STEP 1 examined weight management, STEP 3 added a background of intensive behavioral therapy, STEP 4 investigated sustained weight management, and STEP 2 (unlike the others) investigated weight management in patients with type 2 diabetes, he summarized.

In STEP 1, patients who received semaglutide had an average 15% weight loss, and those who stayed on the drug had a 17% weight loss, compared with the 2.4% weight loss in the placebo group.

“One third of individuals in the trial achieved at least a 20% weight loss or more,” Kushner said, which is “really phenomenal.”

The results of STEP 3 “suggest that semaglutide with monthly brief lifestyle counseling alone is sufficient to produce a mean weight loss of 15%,” he noted, as adding a low-calorie diet and intensive behavior therapy sped up the initial weight loss but did not increase the final weight loss.

A post-hoc analysis of STEP 2 showed “it’s clear that improvement in A1c” is greater with at least a 10% weight loss versus a smaller weight loss, Kushner said. A1c dropped by 2.2% versus 1.3%, with these two weight losses respectively.

In STEP 4, after dose escalation to 2.4 mg at 20 weeks, patients had lost 10.6% of their initial weight. At 68 weeks, those who were switched to placebo at 20 weeks had lost 5.4% of their initial weight, whereas those who remained on semaglutide had lost 17.7% of their initial weight.

This shows that “if you remove the drug, the disease starts to come back,” Kushner pointed out.

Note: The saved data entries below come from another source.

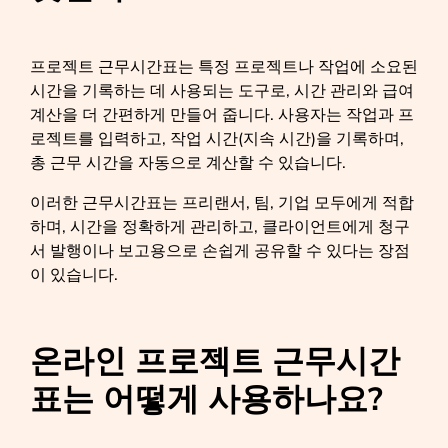
프로젝트 근무시간표는 특정 프로젝트나 작업에 소요된
시간을 기록하는 데 사용되는 도구로, 시간 관리와 급여
계산을 더 간편하게 만들어 줍니다. 사용자는 작업과 프
로젝트를 입력하고, 작업 시간(지속 시간)을 기록하며,
총 근무 시간을 자동으로 계산할 수 있습니다.
이러한 근무시간표는 프리랜서, 팀, 기업 모두에게 적합
하며, 시간을 정확하게 관리하고, 클라이언트에게 청구
서 발행이나 보고용으로 손쉽게 공유할 수 있다는 장점
이 있습니다.
온라인 프로젝트 근무시간
표는 어떻게 사용하나요?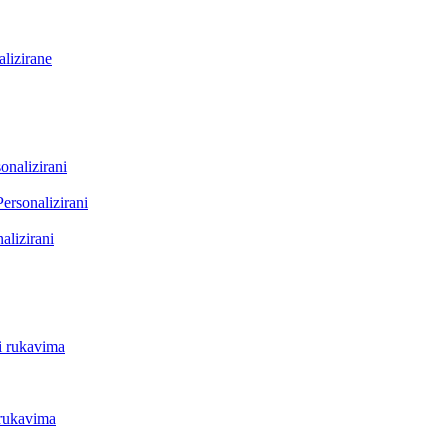
lizirane
onalizirani
Personalizirani
alizirani
i rukavima
 rukavima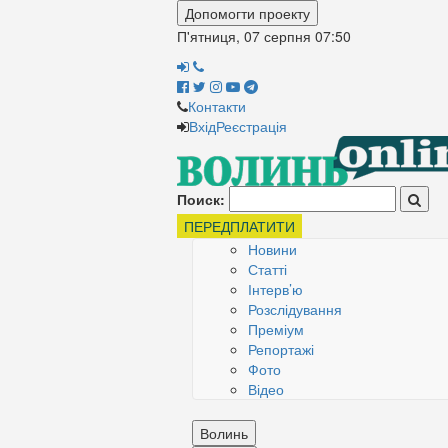
Допомогти проекту
П'ятниця, 07 серпня
07:50
Контакти
Вхід
Реєстрація
Поиск:
ПЕРЕДПЛАТИТИ
Новини
Статті
Інтерв’ю
Розслідування
Преміум
Репортажі
Фото
Відео
Волинь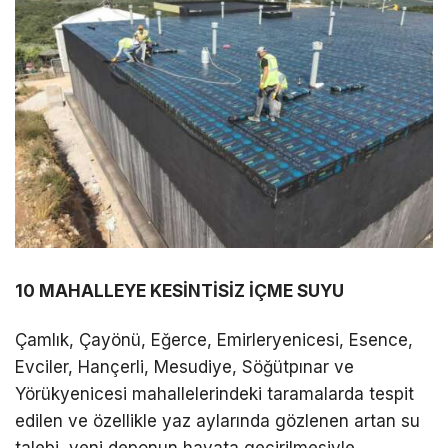
10 MAHALLEYE KESİNTİSİZ İÇME SUYU
Çamlık, Çayönü, Eğerce, Emirleryenicesi, Esence,
Evciler, Hançerli, Mesudiye, Söğütpınar ve
Yörükyenicesi mahallelerindeki taramalarda tespit
edilen ve özellikle yaz aylarında gözlenen artan su
talebi, yeni deponun hayata geçirilmesiyle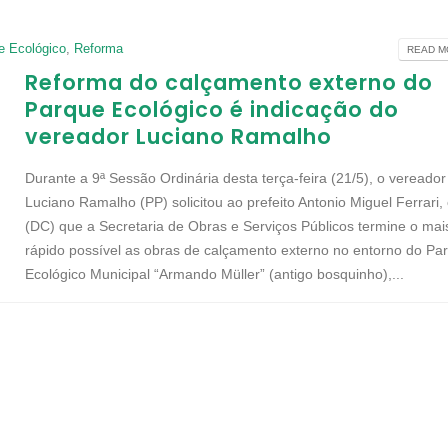
e Ecológico
,
Reforma
READ MO
Reforma do calçamento externo do
Parque Ecológico é indicação do
vereador Luciano Ramalho
Durante a 9ª Sessão Ordinária desta terça-feira (21/5), o vereador
Luciano Ramalho (PP) solicitou ao prefeito Antonio Miguel Ferrari, 
(DC) que a Secretaria de Obras e Serviços Públicos termine o mai
rápido possível as obras de calçamento externo no entorno do Pa
Ecológico Municipal “Armando Müller” (antigo bosquinho),...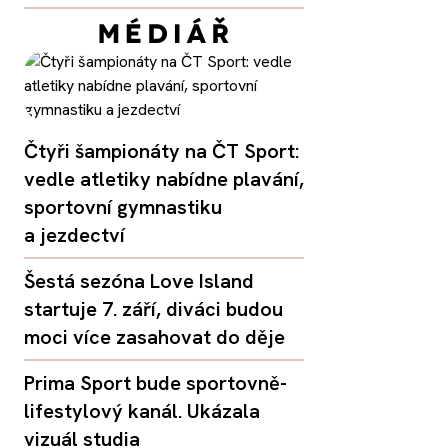
Čtyři šampionáty na ČT Sport:
vedle atletiky nabídne plavání,
sportovní gymnastiku
a jezdectví
Šestá sezóna Love Island
startuje 7. září, diváci budou
moci více zasahovat do děje
Prima Sport bude sportovně-
lifestylový kanál. Ukázala
vizuál studia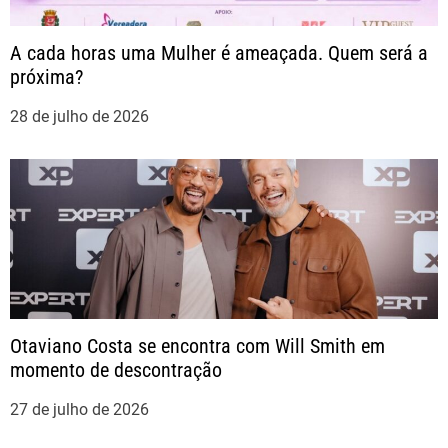
s
A cada horas uma Mulher é ameaçada. Quem será a
t
próxima?
28 de julho de 2026
Otaviano Costa se encontra com Will Smith em
momento de descontração
27 de julho de 2026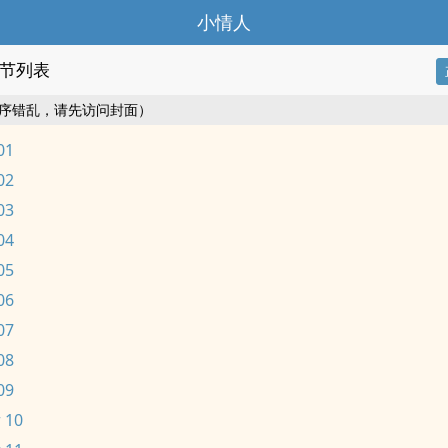
小情人
节列表
序错乱，请先访问封面）
01
02
03
04
05
06
07
08
09
 10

Nausea, the most common side effect, occurred in 20% of patients, but was mostly mild or moderate, and gastrointestinal effects including constipation, vomiting, and diarrhea were transient and occurred early in the dose escalation phase.

Large Individual Variability, Combination Therapies on Horizon

Kaplan pointed out, however, that “like [with] other anti-obesity therapies…there’s a large patient-to-patient variability.”

A third of patients exhibit more than 20% weight loss, and 10% exhibit more than 30% weight loss — approaching the efficacy of bariatric surgery.

However, nearly 10% of patients without diabetes and upwards of 30% of patients with diabetes will experience less than 5% weight loss, he said.

Therefore, “success or failure in one patient doesn’t predict response in another, and we should always remember that as we treat different patients with these medications,” Kaplan advised clinicians.

A recent phase 1b study suggests that combination therapy with semaglutide and the amylin agonist cagrilintide ups weight loss, as previously reported.

In this short trial with no lifestyle modification, it took 16 weeks for patients to reach full dosing, and at 20 weeks, patients on semaglutide had lost 8% of their initial weight, whereas those on combination therapy had lost 17% of their initial weight.

“There’s hope that, in combination with cagrilintide and probably with several other agents that are still in early development, we’ll be seeing average weight loss that is in the range of that seen with bariatric surgery,” Kushner said.

Doctors Discuss Two Hypothetical Cases

Session moderator Julio Rosenstock, MD, of the University of Texas Southwestern Medical Center, Dallas, a co-investigator in several of the STEP trials, invited Kaplan and two other panelists to explain how they would manage two hypothetical patients.

Case 1

You have a patient with type 2 diabetes, a body mass index (BMI) of 32, 33 kg/m2, and an A1c of 7.5% or 8% on metformin. Would you use semaglutide 1 mg (Ozempic, Novo Nordisk) that is indicated for type 2 diabetes, or would you use semaglutide 2.4 mg that is indicated for obesity and risk factors?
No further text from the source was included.